*What the task requires*
Report all lines of the records that contain "Москва".

Page images and extracted text:
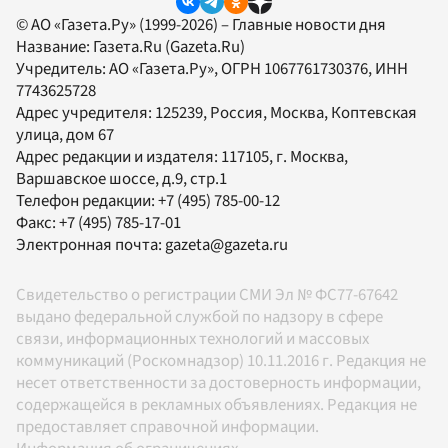
© АО «Газета.Ру» (1999-2026) – Главные новости дня
Название:
Газета.Ru
(Gazeta.Ru)
Учредитель:
АО «Газета.Ру»
, ОГРН 1067761730376, ИНН
7743625728
Адрес учредителя: 125239, Россия, Москва, Коптевская
улица, дом 67
Адрес редакции и издателя:
117105
, г.
Москва
,
Варшавское шоссе, д.9, стр.1
Телефон редакции:
+7 (495) 785-00-12
Факс:
+7 (495) 785-17-01
Электронная почта:
gazeta@gazeta.ru
Свидетельство о регистрации СМИ Эл № ФС77-67642
выдано федеральной службой по надзору в сфере
связи, информационных технологий и массовых
коммуникаций (Роскомнадзор) 10.11.2016 г. Редакция не
несет ответственности за достоверность информации,
содержащейся в рекламных объявлениях. Редакция не
предоставляет справочной информации.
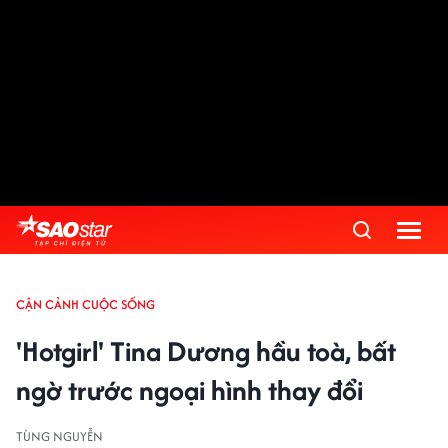
CẬN CẢNH CUỘC SỐNG
'Hotgirl' Tina Dương hầu toà, bất
ngờ trước ngoại hình thay đổi
TÙNG NGUYỄN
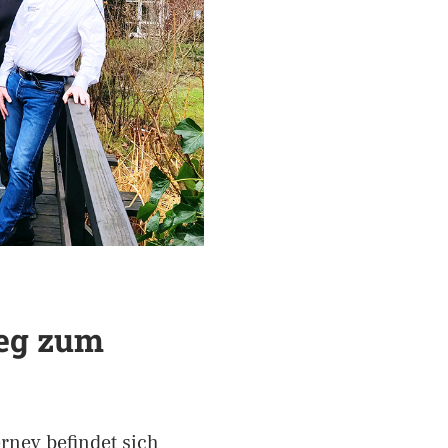
eg zum
ney befindet sich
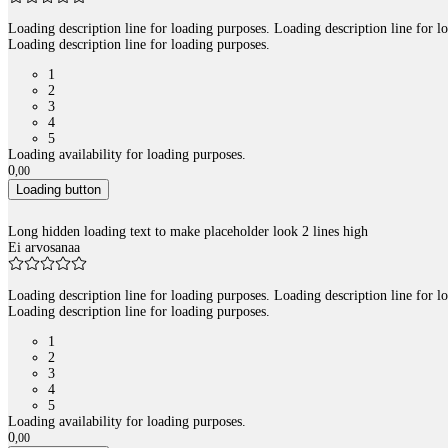
Loading description line for loading purposes. Loading description line for l
Loading description line for loading purposes.
1
2
3
4
5
Loading availability for loading purposes.
0
,
00
Loading button
Long hidden loading text to make placeholder look 2 lines high
Ei arvosanaa
Loading description line for loading purposes. Loading description line for l
Loading description line for loading purposes.
1
2
3
4
5
Loading availability for loading purposes.
0
,
00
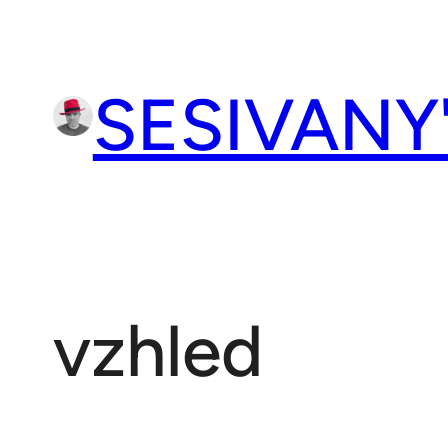
Přeskočit
na
obsah
SESIVANY
vzhled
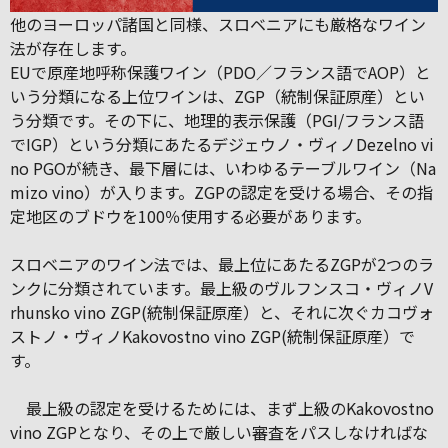
他のヨーロッパ諸国と同様、スロベニアにも厳格なワイン
法が存在します。
EUで原産地呼称保護ワイン（PDO／フランス語でAOP）と
いう分類になる上位ワインは、ZGP（統制保証原産）とい
う分類です。その下に、地理的表示保護（PGI/フランス語
でIGP）という分類にあたるデジェウノ・ヴィノDezelno vi
no PGOが続き、最下層には、いわゆるテーブルワイン（Na
mizo vino）が入ります。ZGPの認定を受ける場合、その指
定地区のブドウを100％使用する必要があります。
スロベニアのワイン法では、最上位にあたるZGPが2つのラ
ンクに分類されています。最上級のヴルフンスコ・ヴィノV
rhunsko vino ZGP(統制保証原産）と、それに次ぐカコヴォ
ストノ・ヴィノKakovostno vino ZGP(統制保証原産）で
す。
最上級の認定を受けるためには、まず上級のKakovostno
vino ZGPとなり、その上で厳しい審査をパスしなければな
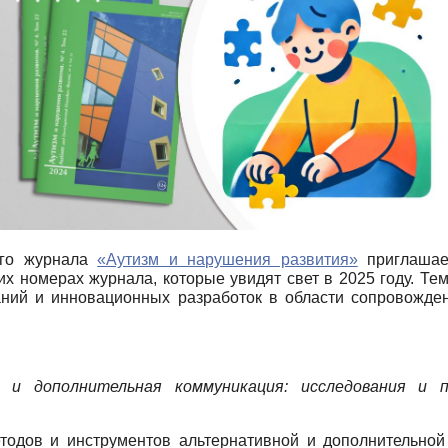
кого журнала
«Аутизм и нарушения развития»
приглашает
их номерах журнала, которые увидят свет в 2025 году. Те
ний и инновационных разработок в области сопровожден
 и дополнительная коммуникация: исследования и п
тодов и инструментов альтернативной и дополнительной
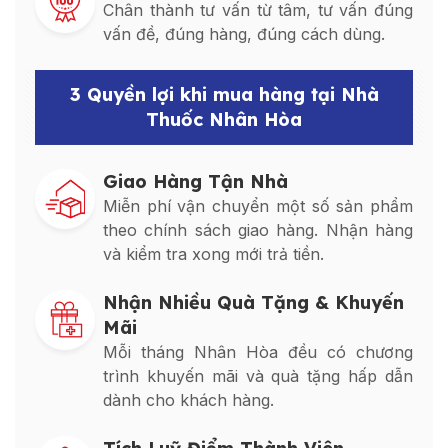
Chân thành tư vấn từ tâm, tư vấn đúng
vấn đề, đúng hàng, đúng cách dùng.
3 Quyền lợi khi mua hàng tại Nhà
Thuốc Nhân Hòa
Giao Hàng Tận Nhà
Miễn phí vận chuyển một số sản phẩm
theo chính sách giao hàng. Nhận hàng
và kiểm tra xong mới trả tiền.
Nhận Nhiều Quà Tặng & Khuyến
Mãi
Mỗi tháng Nhân Hòa đều có chương
trình khuyến mãi và quà tặng hấp dẫn
dành cho khách hàng.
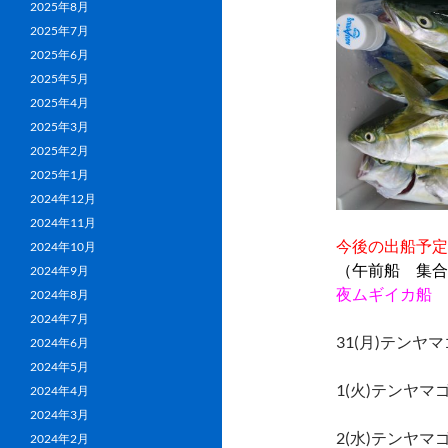
2025年8月
2025年7月
2025年6月
2025年5月
2025年4月
2025年3月
2025年2月
2025年1月
2024年12月
2024年11月
今後の出船予定
2024年10月
（午前船 集合
2024年9月
夜ムギイカ船 
2024年8月
2024年7月
31(月)テンヤ
2024年6月
2024年5月
1(火)テンヤ
2024年4月
2024年3月
2(水)テンヤ
2024年2月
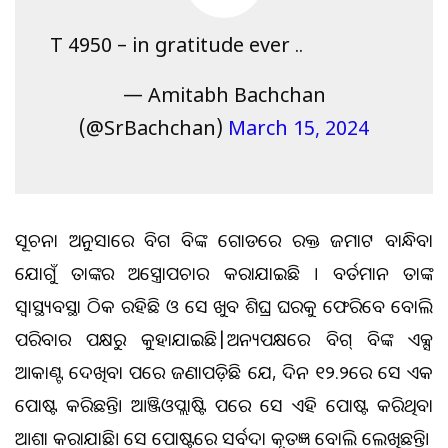
T 4950 – in gratitude ever ..
— Amitabh Bachchan
(@SrBachchan)
March 15, 2024
ସୂଚନା ଅନୁସାରେ ବିଗ ବିଙ୍କ ଗୋଡରେ ରକ୍ତ ଜମାଟ ବାନ୍ଧିବା
ଯୋଗୁଁ ତାଙ୍କର ଅସ୍ତ୍ରୋପଚାର କରାଯାଇଛି । ବର୍ତମାନ ତାଙ୍କ
ସ୍ୱାସ୍ଥ୍ୟବସ୍ଥା ଠିକ ରହିଛି ଓ ସେ ଖୁବ ଶିଘ୍ର ଘରକୁ ଫେରିବେ ବୋଲି
ପରିବାର ପକ୍ଷରୁ କୁହାଯାଇଛି|ଅନ୍ୟପକ୍ଷରେ ବିଗ୍ ବିଙ୍କ ଏକ୍ସ
ଆକାଉଣ୍ଟ ଦେଖିବା ପରେ ଜଣାପଡ଼ିଛି ଯେ, ଦିନ ୧୨.୨ରେ ସେ ଏକ
ପୋଷ୍ଟ କରିଛନ୍ତି। ଆଞ୍ଜିଓପ୍ଲାଷ୍ଟି ପରେ ସେ ଏହି ପୋଷ୍ଟ କରିଥିବା
ଆଶା କରାଯାଉଛି। ସେ ପୋଷ୍ଟରେ ସର୍ବଦା କୃତଜ୍ଞ ବୋଲି ଲେଖିଛନ୍ତି।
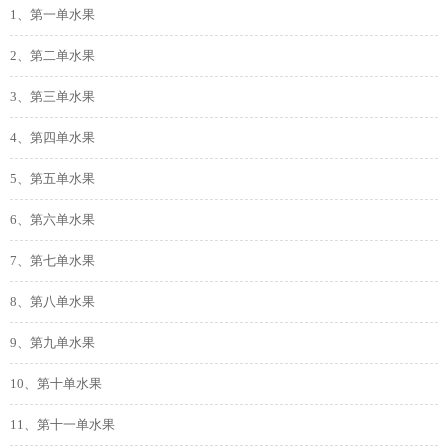
1、第一单水果
2、第二单水果
3、第三单水果
4、第四单水果
5、第五单水果
6、第六单水果
7、第七单水果
8、第八单水果
9、第九单水果
10、第十单水果
11、第十一单水果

*Answer*
Адрес учредителя: 125239, Россия, Москва, Коптевская
Москва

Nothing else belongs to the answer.